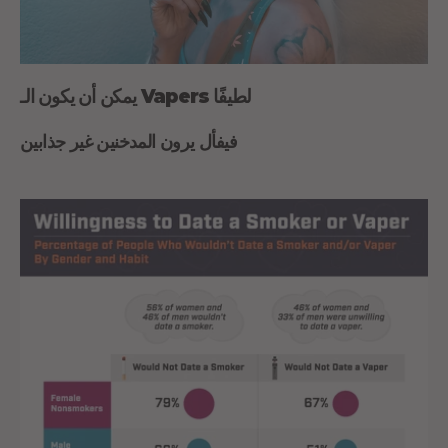
يمكن أن يكون الـ Vapers لطيفًا
في
فأل يرون المدخنين غير جذابين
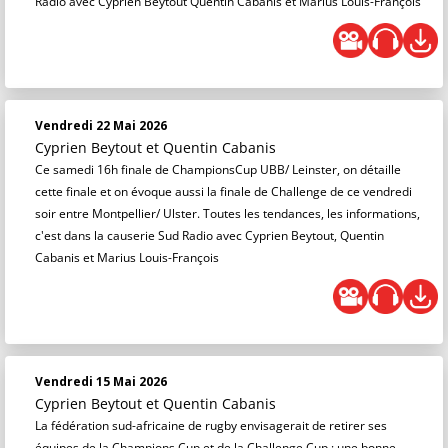
Radio avec Cyprien Beytout Quentin Cabanis et Marius Louis-François
Vendredi 22 Mai 2026
Cyprien Beytout
et
Quentin Cabanis
Ce samedi 16h finale de ChampionsCup UBB/ Leinster, on détaille
cette finale et on évoque aussi la finale de Challenge de ce vendredi
soir entre Montpellier/ Ulster. Toutes les tendances, les informations,
c'est dans la causerie Sud Radio avec Cyprien Beytout, Quentin
Cabanis et Marius Louis-François
Vendredi 15 Mai 2026
Cyprien Beytout
et
Quentin Cabanis
La fédération sud-africaine de rugby envisagerait de retirer ses
équipes de la Champions Cup et de la Challenge Cup : une bonne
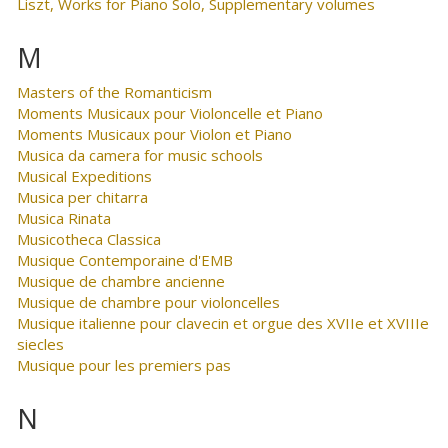
Liszt, Works for Piano Solo, Supplementary volumes
M
Masters of the Romanticism
Moments Musicaux pour Violoncelle et Piano
Moments Musicaux pour Violon et Piano
Musica da camera for music schools
Musical Expeditions
Musica per chitarra
Musica Rinata
Musicotheca Classica
Musique Contemporaine d'EMB
Musique de chambre ancienne
Musique de chambre pour violoncelles
Musique italienne pour clavecin et orgue des XVIIe et XVIIIe
siecles
Musique pour les premiers pas
N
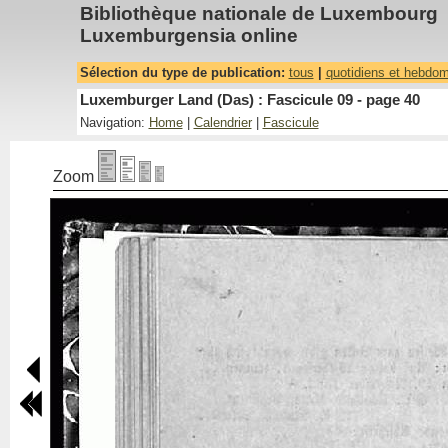
Bibliothèque nationale de Luxembourg
Luxemburgensia online
Sélection du type de publication:
tous
|
quotidiens et hebdo
Luxemburger Land (Das) : Fascicule 09 - page 40
Navigation:
Home
|
Calendrier
|
Fascicule
Zoom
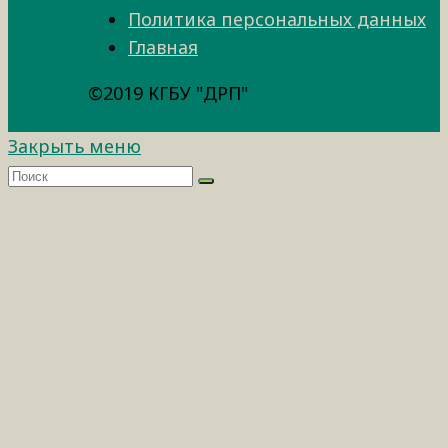
Политика персональных данных
Главная
©2019 КГБУ "ДРП"
Закрыть меню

● ● ● ● ●

*Brief*. Once the pictures are set aside, repeat the data above exactly as written.

*Task output*.
يمكن أن يكون الـ Vapers لطيفًا
في
فأل يرون المدخنين غير جذابين
Radio avec Cyprien Beytout Quentin Cabanis et Marius Louis-François
Vendredi 22 Mai 2026
Cyprien Beytout
et
Quentin Cabanis
Ce samedi 16h finale de ChampionsCup UBB/ Leinster, on détaille
cette finale et on évoque aussi la finale de Challenge de ce vendredi
soir entre Montpellier/ Ulster. Toutes les tendances, les informations,
c'est dans la causerie Sud Radio avec Cyprien Beytout, Quentin
Cabanis et Marius Louis-François
Vendredi 15 Mai 2026
Cyprien Beytout
et
Quentin Cabanis
La fédération sud-africaine de rugby envisagerait de retirer ses
équipes de la Champions Cup et de la Challenge Cup : une bonne
Liszt, Works for Piano Solo, Supplementary volumes
M
Masters of the Romanticism
Moments Musicaux pour Violoncelle et Piano
Moments Musicaux pour Violon et Piano
Musica da camera for music schools
Musical Expeditions
Musica per chitarra
Musica Rinata
Musicotheca Classica
Musique Contemporaine d'EMB
Musique de chambre ancienne
Musique de chambre pour violoncelles
Musique italienne pour clavecin et orgue des XVIIe et XVIIIe
siecles
Musique pour les premiers pas
N
Bibliothèque nationale de Luxembourg
Luxemburgensia online
Sélection du type de publication:
tous
|
quotidiens et hebdo
Luxemburger Land (Das) : Fascicule 09 - page 40
Navigation:
Home
|
Calendrier
|
Fascicule
Zoom
Политика персональных данных
Главная
©2019 КГБУ "ДРП"
Закрыть меню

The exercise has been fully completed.